Thanks for all the help.

Regards,
Mike


----------



## WaldenL (Jan 9, 2009)

Can't be too short. If you can make a straight run out the wall that would be great!


----------



## VelvetFoot (Mar 9, 2009)

I did that and it works great.
I put some insulation around the short run.
No coldness at all.


----------



## ARI001 (Jun 26, 2009)

Mike L said:


> Is it possible for ducting to be too short for venting a dryer in a cold northern environment?
> 
> I plan on having a stacking dryer on an exterior wall....can I duct straight out the wall from the dryer?
> 
> ...


No. You must have a back draft damper (you can find these at any home center) at the end of the exhaust. You would then attach your dryer venting apparatus to the damper assembly. If you where planning on running flexible duct through the wall that is also a code violation. 

With regards to the first question; the shorter and straighter the vent run the better for the dryer and the easier it is to periodically clean the exhaust vent line.


----------



## WaldenL (Jan 9, 2009)

ARI001 said:


> No. You must have a back draft damper (you can find these at any home center) at the end of the exhaust.

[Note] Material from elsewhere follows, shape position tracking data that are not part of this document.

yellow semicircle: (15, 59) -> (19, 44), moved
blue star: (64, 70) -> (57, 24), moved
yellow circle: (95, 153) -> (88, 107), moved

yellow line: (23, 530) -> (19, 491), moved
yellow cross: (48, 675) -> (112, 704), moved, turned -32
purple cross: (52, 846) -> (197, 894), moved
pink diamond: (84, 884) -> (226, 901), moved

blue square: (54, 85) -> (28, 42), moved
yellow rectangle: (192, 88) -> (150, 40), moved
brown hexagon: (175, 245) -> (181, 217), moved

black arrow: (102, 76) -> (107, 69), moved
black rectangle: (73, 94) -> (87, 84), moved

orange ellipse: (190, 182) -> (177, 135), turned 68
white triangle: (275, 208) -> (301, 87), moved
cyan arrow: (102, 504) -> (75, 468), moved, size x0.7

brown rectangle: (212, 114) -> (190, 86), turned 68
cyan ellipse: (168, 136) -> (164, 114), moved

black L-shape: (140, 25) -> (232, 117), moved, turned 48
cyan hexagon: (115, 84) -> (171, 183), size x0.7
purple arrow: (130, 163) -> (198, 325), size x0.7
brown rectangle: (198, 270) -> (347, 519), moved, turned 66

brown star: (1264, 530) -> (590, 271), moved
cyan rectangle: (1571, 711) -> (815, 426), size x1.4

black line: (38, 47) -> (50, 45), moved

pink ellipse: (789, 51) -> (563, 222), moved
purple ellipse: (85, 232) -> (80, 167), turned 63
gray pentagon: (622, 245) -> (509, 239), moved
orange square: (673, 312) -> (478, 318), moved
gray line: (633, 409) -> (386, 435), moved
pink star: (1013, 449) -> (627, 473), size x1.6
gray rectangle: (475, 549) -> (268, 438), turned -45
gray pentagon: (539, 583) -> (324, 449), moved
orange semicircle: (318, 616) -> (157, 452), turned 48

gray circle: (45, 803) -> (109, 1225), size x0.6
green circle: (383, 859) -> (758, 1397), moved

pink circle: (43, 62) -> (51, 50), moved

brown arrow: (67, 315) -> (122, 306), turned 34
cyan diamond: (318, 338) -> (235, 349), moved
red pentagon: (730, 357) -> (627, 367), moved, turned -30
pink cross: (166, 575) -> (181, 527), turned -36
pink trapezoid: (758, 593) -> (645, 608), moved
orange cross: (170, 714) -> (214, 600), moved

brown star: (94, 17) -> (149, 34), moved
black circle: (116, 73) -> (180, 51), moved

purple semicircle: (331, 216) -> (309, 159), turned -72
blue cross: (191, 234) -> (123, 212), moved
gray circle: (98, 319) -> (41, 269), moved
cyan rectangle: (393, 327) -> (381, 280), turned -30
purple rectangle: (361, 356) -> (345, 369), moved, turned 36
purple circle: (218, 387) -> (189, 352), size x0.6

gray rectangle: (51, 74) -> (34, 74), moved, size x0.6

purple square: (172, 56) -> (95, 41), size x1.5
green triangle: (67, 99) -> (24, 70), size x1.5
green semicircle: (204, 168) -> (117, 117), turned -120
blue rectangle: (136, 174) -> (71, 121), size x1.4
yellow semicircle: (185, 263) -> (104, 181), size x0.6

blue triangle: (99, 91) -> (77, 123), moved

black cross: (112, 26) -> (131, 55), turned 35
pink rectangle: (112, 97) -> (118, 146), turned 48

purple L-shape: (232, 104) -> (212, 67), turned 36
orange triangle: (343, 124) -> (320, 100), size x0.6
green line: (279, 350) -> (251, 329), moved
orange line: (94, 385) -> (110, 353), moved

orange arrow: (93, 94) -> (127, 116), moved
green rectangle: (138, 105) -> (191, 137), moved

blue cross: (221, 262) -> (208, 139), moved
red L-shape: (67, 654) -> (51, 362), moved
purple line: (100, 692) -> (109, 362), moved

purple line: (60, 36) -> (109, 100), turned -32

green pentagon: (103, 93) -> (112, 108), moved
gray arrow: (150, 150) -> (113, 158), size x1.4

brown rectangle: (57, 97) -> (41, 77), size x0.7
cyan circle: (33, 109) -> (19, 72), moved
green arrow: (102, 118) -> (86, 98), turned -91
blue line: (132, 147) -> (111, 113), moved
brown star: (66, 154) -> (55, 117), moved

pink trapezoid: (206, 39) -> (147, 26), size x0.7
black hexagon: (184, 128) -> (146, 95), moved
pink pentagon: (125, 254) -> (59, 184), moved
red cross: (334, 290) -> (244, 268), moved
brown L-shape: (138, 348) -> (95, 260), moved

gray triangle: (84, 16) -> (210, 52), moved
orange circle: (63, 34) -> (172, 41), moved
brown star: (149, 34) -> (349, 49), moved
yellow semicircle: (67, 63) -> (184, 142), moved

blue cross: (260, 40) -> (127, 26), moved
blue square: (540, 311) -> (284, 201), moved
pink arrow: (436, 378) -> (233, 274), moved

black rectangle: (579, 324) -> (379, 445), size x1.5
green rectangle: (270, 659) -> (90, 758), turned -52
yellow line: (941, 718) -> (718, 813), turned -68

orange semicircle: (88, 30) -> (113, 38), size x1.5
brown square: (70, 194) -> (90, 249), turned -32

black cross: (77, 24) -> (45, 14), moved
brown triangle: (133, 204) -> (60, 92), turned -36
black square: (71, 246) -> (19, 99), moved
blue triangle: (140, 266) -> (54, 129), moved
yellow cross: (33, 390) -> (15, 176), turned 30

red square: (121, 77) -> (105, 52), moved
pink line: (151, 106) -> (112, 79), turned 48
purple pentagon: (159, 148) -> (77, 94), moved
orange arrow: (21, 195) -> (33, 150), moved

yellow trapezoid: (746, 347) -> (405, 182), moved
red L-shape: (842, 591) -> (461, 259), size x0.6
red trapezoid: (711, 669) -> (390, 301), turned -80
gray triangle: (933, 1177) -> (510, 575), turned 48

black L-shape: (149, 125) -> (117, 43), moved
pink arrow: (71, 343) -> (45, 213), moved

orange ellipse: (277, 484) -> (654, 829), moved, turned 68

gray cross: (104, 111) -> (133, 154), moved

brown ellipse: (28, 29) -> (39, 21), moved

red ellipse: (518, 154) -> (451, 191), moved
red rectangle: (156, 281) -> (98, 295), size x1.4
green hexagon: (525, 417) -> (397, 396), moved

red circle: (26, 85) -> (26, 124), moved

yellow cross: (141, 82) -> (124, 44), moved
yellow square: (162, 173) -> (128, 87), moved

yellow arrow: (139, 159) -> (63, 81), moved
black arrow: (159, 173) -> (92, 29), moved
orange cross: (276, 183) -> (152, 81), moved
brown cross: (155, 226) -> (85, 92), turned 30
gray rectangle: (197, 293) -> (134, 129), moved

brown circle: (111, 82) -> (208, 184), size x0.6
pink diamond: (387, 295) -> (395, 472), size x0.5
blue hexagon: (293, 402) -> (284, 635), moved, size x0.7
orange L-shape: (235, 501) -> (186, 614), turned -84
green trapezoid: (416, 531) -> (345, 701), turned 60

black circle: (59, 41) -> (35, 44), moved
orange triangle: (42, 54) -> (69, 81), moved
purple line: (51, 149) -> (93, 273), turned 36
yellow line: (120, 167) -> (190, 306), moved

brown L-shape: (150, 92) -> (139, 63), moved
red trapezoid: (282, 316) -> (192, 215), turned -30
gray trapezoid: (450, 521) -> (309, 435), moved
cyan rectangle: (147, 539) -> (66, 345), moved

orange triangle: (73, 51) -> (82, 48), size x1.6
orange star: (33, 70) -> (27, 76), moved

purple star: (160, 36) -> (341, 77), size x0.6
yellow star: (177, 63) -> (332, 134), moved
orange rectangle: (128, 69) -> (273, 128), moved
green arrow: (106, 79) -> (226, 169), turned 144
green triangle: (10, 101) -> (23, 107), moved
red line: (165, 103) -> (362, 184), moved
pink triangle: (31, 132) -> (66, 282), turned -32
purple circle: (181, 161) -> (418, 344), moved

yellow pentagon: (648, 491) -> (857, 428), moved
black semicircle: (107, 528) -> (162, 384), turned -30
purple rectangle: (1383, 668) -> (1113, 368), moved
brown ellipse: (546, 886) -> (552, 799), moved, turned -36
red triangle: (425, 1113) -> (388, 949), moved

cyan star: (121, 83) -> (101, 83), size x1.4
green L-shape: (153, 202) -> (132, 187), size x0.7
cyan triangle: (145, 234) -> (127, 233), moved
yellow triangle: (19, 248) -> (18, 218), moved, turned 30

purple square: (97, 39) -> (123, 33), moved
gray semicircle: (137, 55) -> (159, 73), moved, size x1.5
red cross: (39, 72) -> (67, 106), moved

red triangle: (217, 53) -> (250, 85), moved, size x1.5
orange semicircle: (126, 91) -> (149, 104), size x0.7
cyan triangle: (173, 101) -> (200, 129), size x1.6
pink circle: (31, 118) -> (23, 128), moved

"End" meaning the part outside, yes? Wouldn't that be satisfied by the typical cap you put on the end of the pipe. I guess I was assuming the OP didn't just have a piece of metal tubing hanging out of a hole in the side of his house. :laughing:


----------



## ARI001 (Jun 26, 2009)

WaldenL said:


> "End" meaning the part outside, yes? Wouldn't that be satisfied by the typical cap you put on the end of the pipe. I guess I was assuming the OP didn't just have a piece of metal tubing hanging out of a hole in the side of his house. :laughing:


The damper is sold as a unit that you then would attach the ducting material from the dryer to the damper unit, the OP's post sounded as if the intent was to run the vent duct straight from the back of the dryer to outside the structure. I have seen this done by home owners in the past and to boot i have seen it done with flexi-duct run right through the wall to outside the structure and left hanging 2 or 3 inches from the ground. I have learned from experience to assume as little as possible.


----------



## Gary in WA (Mar 11, 2009)

Good point, ARI001! Check with your local Building Department. Some cold areas require 12" above ground for snow....
Be safe, Gary


----------



## Mike L (Aug 11, 2009)

I am assuming that you are refering to a standard dampered dryer vent cap on the outside of the house, which I think is obvious, but I guess you have seen it all and don't assume anything.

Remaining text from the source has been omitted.